# Shaolin Kenpo Form: Panther Kneels to Tiger



## Inverse Falcon (Oct 17, 2006)

Hey all,

The forum seems to have a fairly low population of Castro-lineage Shaolin Kenpo practitioners (if the polls are to be trusted), so I'm not anticipating a quick response.

Before I moved away from my dojo, my Professor was teaching me the first green belt form, Panther Kneels to Tiger.  Now that I have a new job and a new place, I have some time to brush off the rust.  However, it's been several months and I can't recall any of this form.  If a fellow practitioner could provide some instruction (overview of each sequence, followed by a detailed break down, if possible), I would be exceedingly grateful.  A video posted on youtube or another site would be ideal, but I realize I'm already asking for a great deal here.  

Thanks in advance for your responses.


----------



## The Kai (Oct 17, 2006)

I am a student of grand master Don Joradn (from rick Alemany), how does the form start?? (we have different names)


----------



## Inverse Falcon (Oct 17, 2006)

The Kai said:


> I am a student of grand master Don Joradn (from rick Alemany), how does the form start?? (we have different names)



Thanks for responding.

Unfortunately, I can't even recall the beginning.  I was just starting to learn it before I left, so I have had at most three days of practice with the form.  It's really my fault for not keeping up during my time away.

It would likely be under the same name, as the form is associated with his name:

http://www.shaolinkenpo.com/hiblts.htm

If memory serves, GGM Castro assigned to each one of his black belts a single form to keep forever in memory.  The intent was to encourage his students (and their students) to meet and share their knowledge, including the original version of the form entrusted to them.  Rick Alemany was entrusted with Panther Kneels to Tiger, I believe, so I doubt he would have taught it under a different name.

If it helps, it's the first green belt form, and the 9th of the short forms (Mountain Meets River, Lightning Ram, Iron Fan, Eagle Flies Low, Ripping Tiger, Swift Arrow, Phoenix Moves Gently, Thrusting Spears, Panther Kneels to Tiger).


----------



## bdocili (Apr 27, 2007)

Inverse Falcon said:


> Thanks for responding.
> 
> Unfortunately, I can't even recall the beginning.
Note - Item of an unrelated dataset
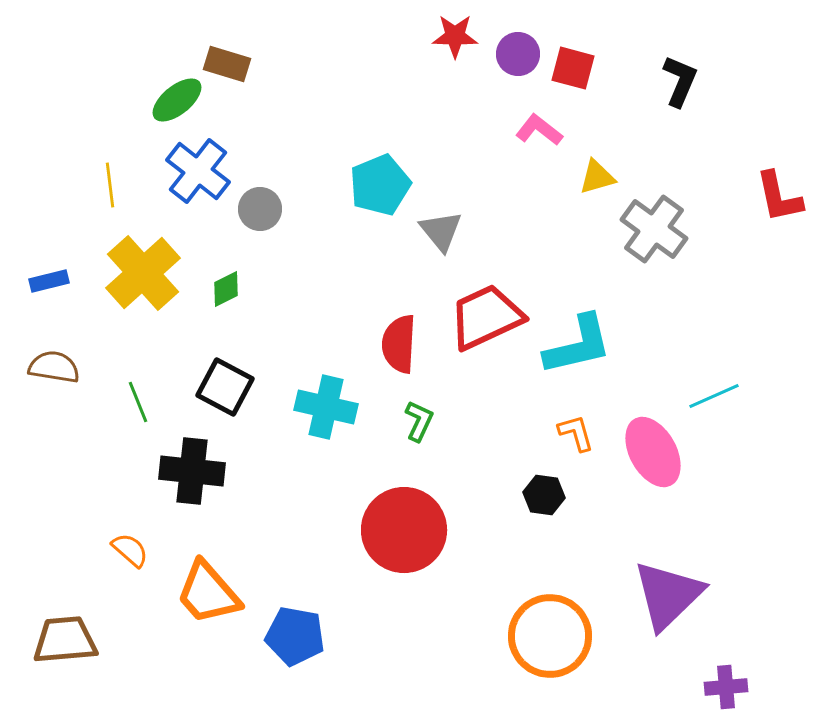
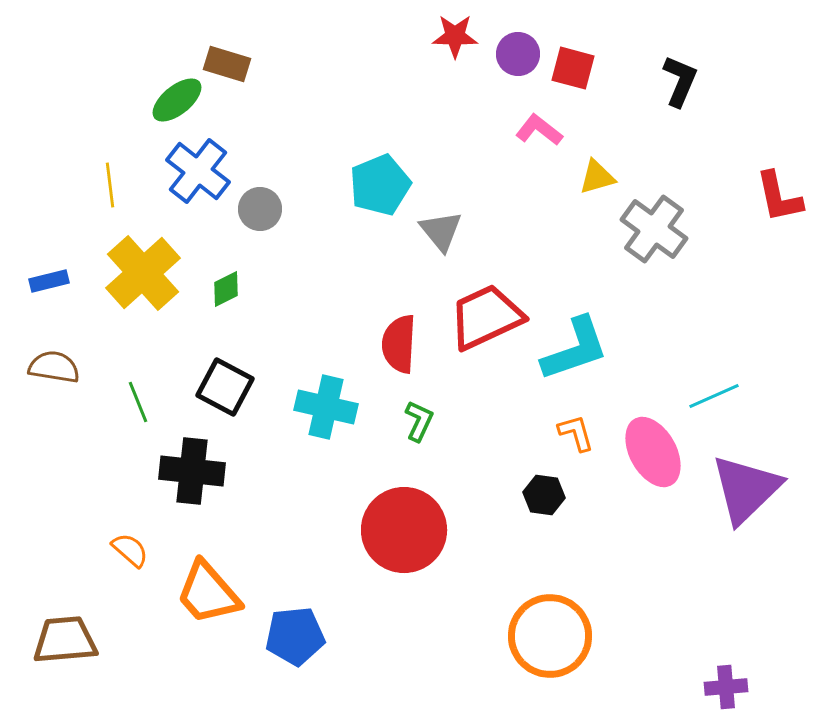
cyan L-shape: moved 3 px left, 4 px down; rotated 6 degrees counterclockwise
purple triangle: moved 78 px right, 106 px up
blue pentagon: rotated 16 degrees counterclockwise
I was just starting to learn it before I left, so I have had at most three days of practice with the form. It's really my fault for not keeping up during my time away.
> 
> ...


 
I know the form well, but I never thought of it as the 1st of the green belt forms.  I used to have a copy of the offical requirements for Black Belt and you only had to know up to Dance 8.  Also, it is not the 9th, but the 8th of the forms.  Lightning Ram is higher up.  The Order goes:
Mountain Meets River, Iron Fan, Eagle Flies Low, Ripping Tiger, Swift Arrows, Phoenix Moves Gently, Thrusting Spears, Panther Kneels to Tiger, Twin Dragons (Dance 9), Twin Swords (Dance 10), Lightning Ram (Dance 11).  Now, Lightning Ram is so simple that I would not be surprised if you learned it 2nd, but it is actually Dance 11.

Anyways, I am willing to share.  I am not ready to type up the entire thing right now....but email me at bdocili@yahoo.com and I will start corresponding with you and give you the pieces.  I have written down everything up to Dance 6, but the techniques were getting so complicated that I could not explain them very well in words, so I stopped.  Maybe I will take this opportunity to write down Dance 8 to give to you and keep for myself.


----------



## InstWill (Oct 15, 2015)

If anyone still is interested, I can film myself doing Panther kneels to tiger for help on it.


----------



## Tony Dismukes (Oct 15, 2015)

InstWill said:


> If anyone still is interested, I can film myself doing Panther kneels to tiger for help on it.


It's been 9 years since the OP posted the question or participated on this forum, so probably not.


----------



## punisher73 (Oct 15, 2015)

I would be interested in seeing it, but like Mr. Dismukes pointed out.  Those people are probably no longer here.


----------



## shima (Nov 1, 2018)

I also know this form well, but likewise, everyone who was interested is probably long gone


----------